Sorry! I send my comment before reading all posts.
Thanks to all for for taking time to look at this. I think I see where the problem arose now. Taking a random track list off Discogs, I copy/paste (MACOS) into calc. If I paste with 'Paste -> +detect special numbers' then the time column values appear as 12:34:00 for the input '12:34', changing format to TIME [HH]:MM:SS allows the (partially) correct sum(C0:Cxx). The only problem is that the input MM:SS is interpreted as HH:MM:00, but for my purpose it doesn't matter, it may for some. Now .... If I do the paste with 'Paste Special -> +Unformatted text' then the time column comes out as text (but doesn't show as "'12:30" ) but after a format change to TIME [HH]:MM:SS. the column is now firmly TEXT and requires the extra steps to undo this and get back to a time value. With only MM:SS this is especially difficult since the TEXT->TIME conversion does not recognise that text format as time, I have to force the TEXT to be '00:MM:SS' by prepending "00:" to the time strings in the column. However, setting the option 'detect special numbers' does set the time column to be TIME type again. So the problem is really now that a) Can't set the detect special numbers to see MM:SS not HH:MM:SS, but it doesn't necessarily prevent simple use for summing times. b) The function TIMEVALUE(text) only seems to work for HH:MM:SS and is not flexible enough to see MM:SS or any other formatting. So once my paste was converted to TEXT life became a bit more difficult. In conclusion, A misunderstanding of the necessary paste choice for the mixed text and time paste, meant that the time column was converted to text, making any further processing a lot more complicated (because of the limitations of the TIMEVALUE function).

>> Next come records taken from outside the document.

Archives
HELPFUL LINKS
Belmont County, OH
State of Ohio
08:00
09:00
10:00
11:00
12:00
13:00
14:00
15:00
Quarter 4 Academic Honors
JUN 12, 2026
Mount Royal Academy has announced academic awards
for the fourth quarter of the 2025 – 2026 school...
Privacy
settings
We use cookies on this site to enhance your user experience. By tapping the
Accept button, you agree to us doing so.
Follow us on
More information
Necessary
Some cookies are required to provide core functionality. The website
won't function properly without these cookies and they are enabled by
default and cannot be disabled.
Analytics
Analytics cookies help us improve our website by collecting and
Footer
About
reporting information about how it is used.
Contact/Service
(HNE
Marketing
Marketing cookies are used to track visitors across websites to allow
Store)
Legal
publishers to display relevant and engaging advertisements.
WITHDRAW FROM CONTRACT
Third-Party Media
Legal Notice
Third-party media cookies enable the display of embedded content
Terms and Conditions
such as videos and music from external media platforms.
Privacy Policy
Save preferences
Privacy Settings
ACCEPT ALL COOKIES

I suppose the real difference between CALC and Mac's NUMBERS is how the change in formatting a column works. When importing into CALC, if the column is made TEXT then no formatting will change that even if the TEXT is all numerical/time/date. When importing into NUMBERS, it seems that the column remains TEXT until a format is changed. The action of choosing a MM:SS format converts the text into the correct type, assuming that is a possible conversion. So NUMBERS seems to post-process the pasted data, whereas CALC tries to pre-process the pasted data, but with a limited selection of conversion operations.

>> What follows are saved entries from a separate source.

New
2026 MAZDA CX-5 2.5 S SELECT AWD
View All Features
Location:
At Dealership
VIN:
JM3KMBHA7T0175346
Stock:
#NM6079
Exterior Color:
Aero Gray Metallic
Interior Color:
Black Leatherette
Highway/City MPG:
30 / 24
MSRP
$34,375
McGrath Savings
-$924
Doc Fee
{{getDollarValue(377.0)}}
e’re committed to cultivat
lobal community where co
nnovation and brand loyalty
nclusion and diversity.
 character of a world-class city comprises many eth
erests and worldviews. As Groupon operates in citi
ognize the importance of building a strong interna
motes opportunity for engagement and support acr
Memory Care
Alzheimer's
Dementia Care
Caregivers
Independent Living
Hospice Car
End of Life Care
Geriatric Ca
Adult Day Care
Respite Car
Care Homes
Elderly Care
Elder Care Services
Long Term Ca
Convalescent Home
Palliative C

Based on Comment 8 and Comment 9 it sounds like this function has opportunities for enhancement, so I have updated the priority and status.
Thanks @Michael Warner. I agree, at the end of the day, we all want simplicity and it's nice when the software helps us along with that. Though I appreciate the difficulty of anticipating all the bizarre tricks that users may get up to that may break the 'nice' behaviour of any tool.